RECORDS SUPPLIED

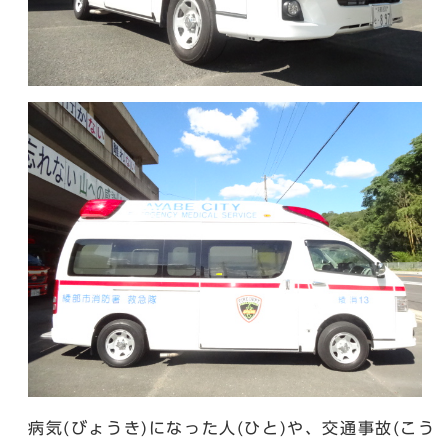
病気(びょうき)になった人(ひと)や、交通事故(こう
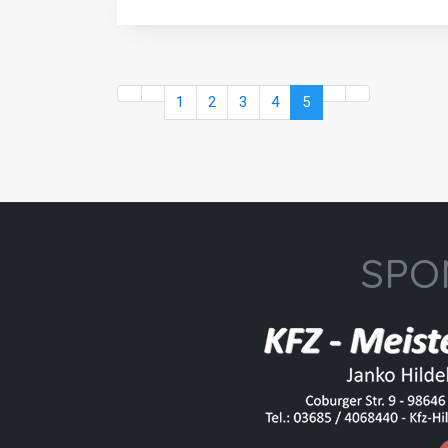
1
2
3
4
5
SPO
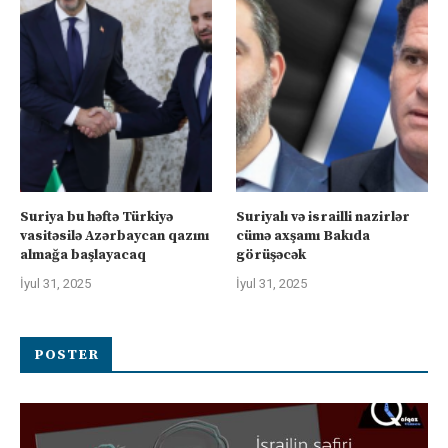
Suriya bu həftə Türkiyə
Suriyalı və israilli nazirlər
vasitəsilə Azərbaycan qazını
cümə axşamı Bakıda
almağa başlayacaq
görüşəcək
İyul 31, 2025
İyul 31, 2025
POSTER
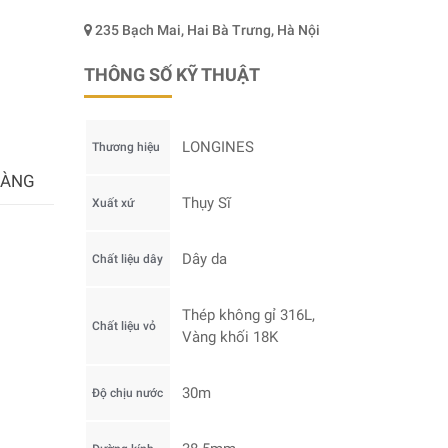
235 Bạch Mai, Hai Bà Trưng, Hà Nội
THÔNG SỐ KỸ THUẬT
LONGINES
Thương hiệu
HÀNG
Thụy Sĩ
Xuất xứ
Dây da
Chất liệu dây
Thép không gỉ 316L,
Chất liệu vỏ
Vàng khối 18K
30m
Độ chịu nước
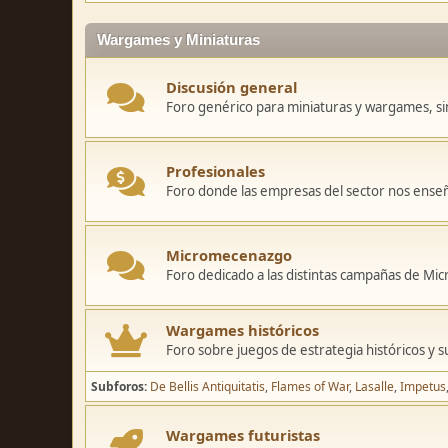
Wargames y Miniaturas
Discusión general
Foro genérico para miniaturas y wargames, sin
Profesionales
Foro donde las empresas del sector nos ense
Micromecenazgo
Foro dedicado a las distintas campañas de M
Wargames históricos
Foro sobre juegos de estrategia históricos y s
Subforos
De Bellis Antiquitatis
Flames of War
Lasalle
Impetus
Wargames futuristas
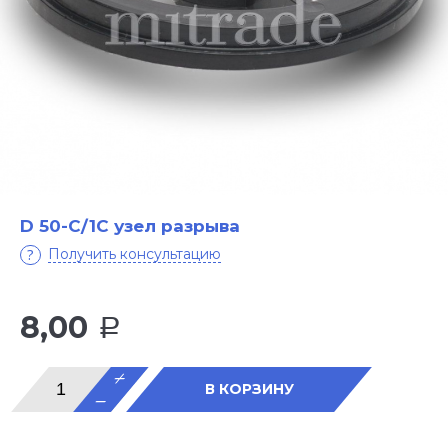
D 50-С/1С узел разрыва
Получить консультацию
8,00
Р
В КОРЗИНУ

--

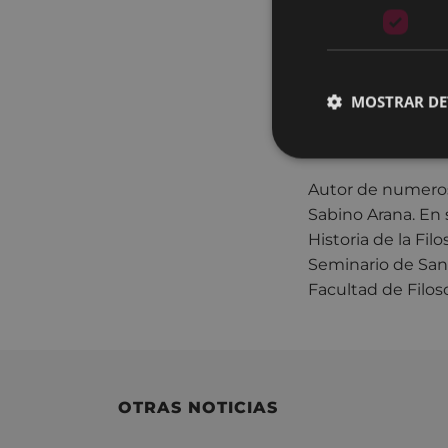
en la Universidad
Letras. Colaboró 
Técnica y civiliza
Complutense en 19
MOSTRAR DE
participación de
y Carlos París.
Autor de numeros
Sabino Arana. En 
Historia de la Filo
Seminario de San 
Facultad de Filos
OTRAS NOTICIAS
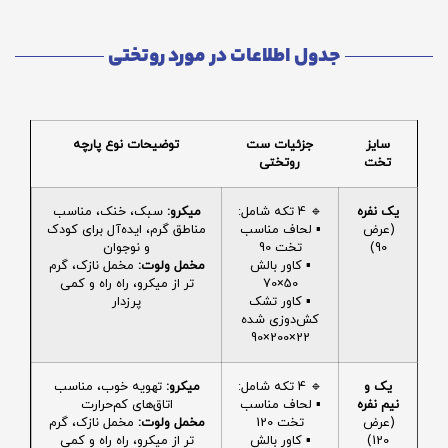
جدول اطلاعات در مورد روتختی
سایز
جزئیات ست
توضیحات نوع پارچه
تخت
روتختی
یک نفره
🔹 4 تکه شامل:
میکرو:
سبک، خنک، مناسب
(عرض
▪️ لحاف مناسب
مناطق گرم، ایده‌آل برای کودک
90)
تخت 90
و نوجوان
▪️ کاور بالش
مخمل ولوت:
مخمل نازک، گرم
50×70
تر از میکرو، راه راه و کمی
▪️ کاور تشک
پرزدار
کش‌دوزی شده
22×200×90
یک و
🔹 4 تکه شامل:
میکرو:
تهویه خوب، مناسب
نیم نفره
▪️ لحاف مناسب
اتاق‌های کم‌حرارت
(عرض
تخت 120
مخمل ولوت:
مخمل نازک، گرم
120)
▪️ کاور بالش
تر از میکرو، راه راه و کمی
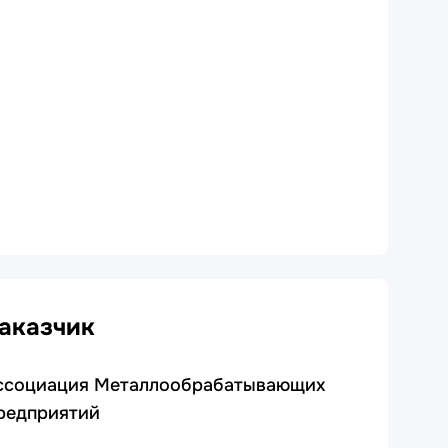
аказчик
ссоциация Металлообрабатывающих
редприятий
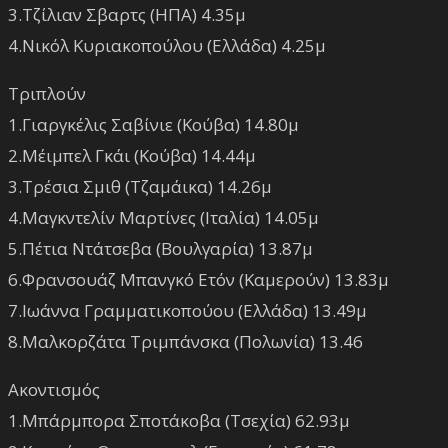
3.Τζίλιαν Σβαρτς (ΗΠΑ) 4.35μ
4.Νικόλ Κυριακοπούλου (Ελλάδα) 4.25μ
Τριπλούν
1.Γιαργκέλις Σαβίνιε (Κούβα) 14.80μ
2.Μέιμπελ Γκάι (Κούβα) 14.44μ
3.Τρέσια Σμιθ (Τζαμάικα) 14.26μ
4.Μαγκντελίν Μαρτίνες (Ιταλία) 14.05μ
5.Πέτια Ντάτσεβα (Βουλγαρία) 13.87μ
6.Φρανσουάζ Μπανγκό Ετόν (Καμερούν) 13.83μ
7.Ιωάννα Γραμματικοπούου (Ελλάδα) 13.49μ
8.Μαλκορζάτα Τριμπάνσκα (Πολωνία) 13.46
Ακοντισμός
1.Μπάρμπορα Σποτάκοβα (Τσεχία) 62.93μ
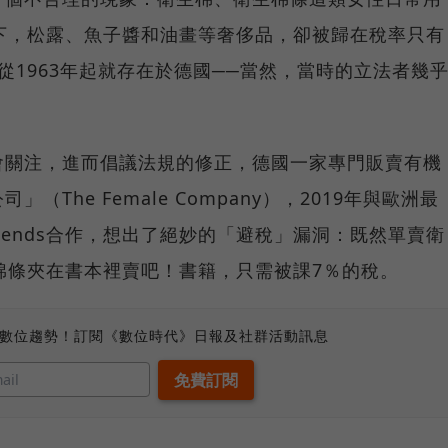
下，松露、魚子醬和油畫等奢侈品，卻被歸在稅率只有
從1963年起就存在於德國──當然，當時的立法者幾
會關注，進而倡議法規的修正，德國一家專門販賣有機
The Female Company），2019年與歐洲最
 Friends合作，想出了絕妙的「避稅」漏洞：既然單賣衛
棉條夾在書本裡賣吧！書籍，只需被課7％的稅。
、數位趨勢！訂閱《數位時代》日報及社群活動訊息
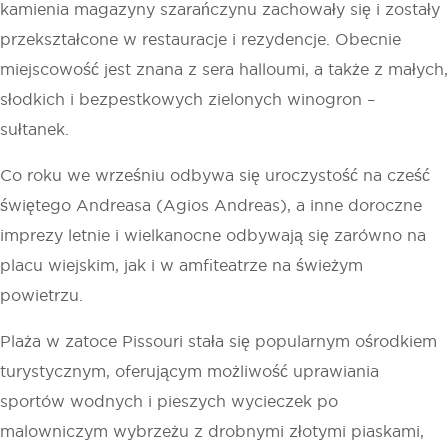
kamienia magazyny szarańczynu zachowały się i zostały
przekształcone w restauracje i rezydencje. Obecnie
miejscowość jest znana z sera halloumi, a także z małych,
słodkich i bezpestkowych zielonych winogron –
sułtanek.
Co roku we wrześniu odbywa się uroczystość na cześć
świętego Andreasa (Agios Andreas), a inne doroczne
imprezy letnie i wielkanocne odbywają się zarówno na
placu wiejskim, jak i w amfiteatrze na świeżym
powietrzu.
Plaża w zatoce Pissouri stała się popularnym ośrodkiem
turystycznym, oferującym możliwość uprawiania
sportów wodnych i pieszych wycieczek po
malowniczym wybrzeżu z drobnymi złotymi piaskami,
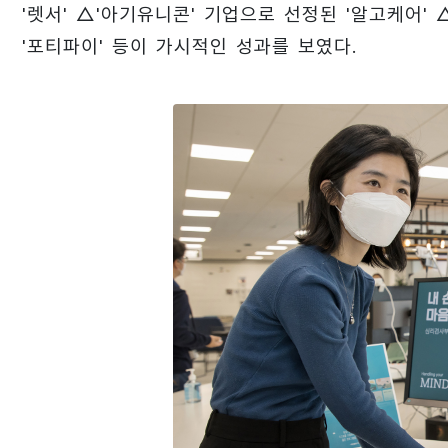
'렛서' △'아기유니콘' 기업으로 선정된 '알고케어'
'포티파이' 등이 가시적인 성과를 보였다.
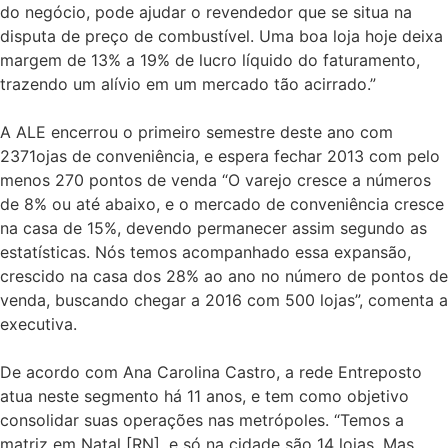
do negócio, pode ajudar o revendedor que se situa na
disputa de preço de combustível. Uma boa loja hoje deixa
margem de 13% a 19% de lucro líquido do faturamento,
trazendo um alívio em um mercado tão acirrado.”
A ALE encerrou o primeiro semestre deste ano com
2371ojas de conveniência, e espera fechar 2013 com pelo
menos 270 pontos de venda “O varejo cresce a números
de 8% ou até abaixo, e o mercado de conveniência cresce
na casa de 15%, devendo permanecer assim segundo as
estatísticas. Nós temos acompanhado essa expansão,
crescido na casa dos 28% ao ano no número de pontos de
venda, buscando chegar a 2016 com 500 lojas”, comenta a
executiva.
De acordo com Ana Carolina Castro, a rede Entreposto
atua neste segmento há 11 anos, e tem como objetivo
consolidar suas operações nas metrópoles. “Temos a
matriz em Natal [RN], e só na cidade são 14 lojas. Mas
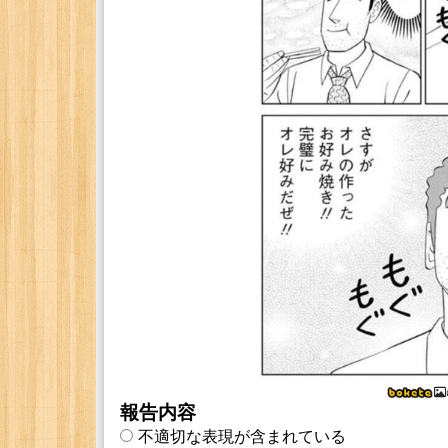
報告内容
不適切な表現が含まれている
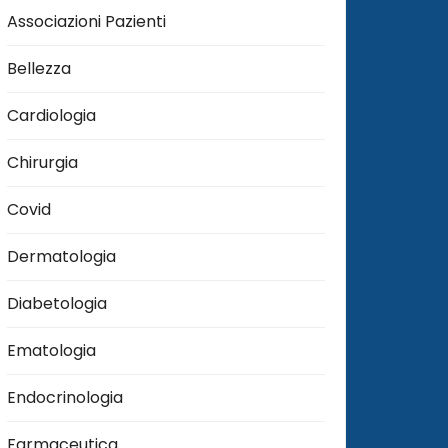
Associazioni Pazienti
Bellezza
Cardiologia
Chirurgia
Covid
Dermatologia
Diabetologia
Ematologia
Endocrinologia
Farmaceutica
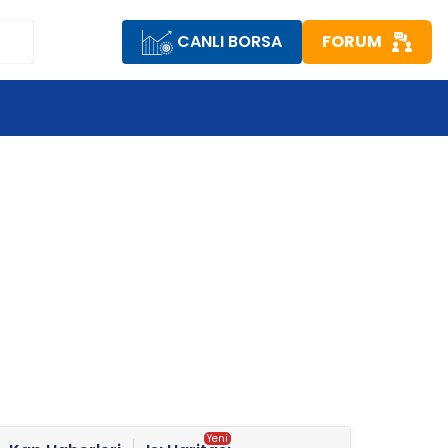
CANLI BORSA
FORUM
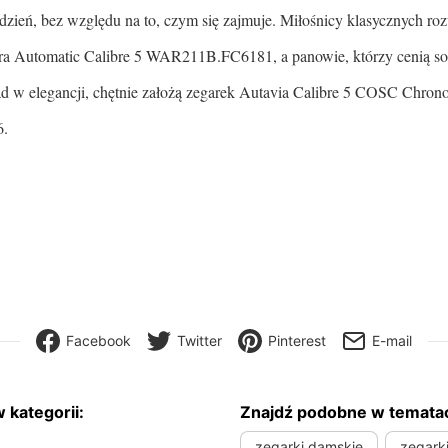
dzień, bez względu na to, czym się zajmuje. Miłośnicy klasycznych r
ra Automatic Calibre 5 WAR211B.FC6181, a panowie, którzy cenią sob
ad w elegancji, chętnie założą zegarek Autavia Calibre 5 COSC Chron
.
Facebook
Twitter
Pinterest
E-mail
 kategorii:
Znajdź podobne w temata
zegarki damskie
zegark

EXERCISE DIRECTIONS
Search the records for the word "Ελλάδα" and copy out every line that holds it.

EXERCISE RESULT
4.Νικόλ Κυριακοπούλου (Ελλάδα) 4.25μ
7.Ιωάννα Γραμματικοπούου (Ελλάδα) 13.49μ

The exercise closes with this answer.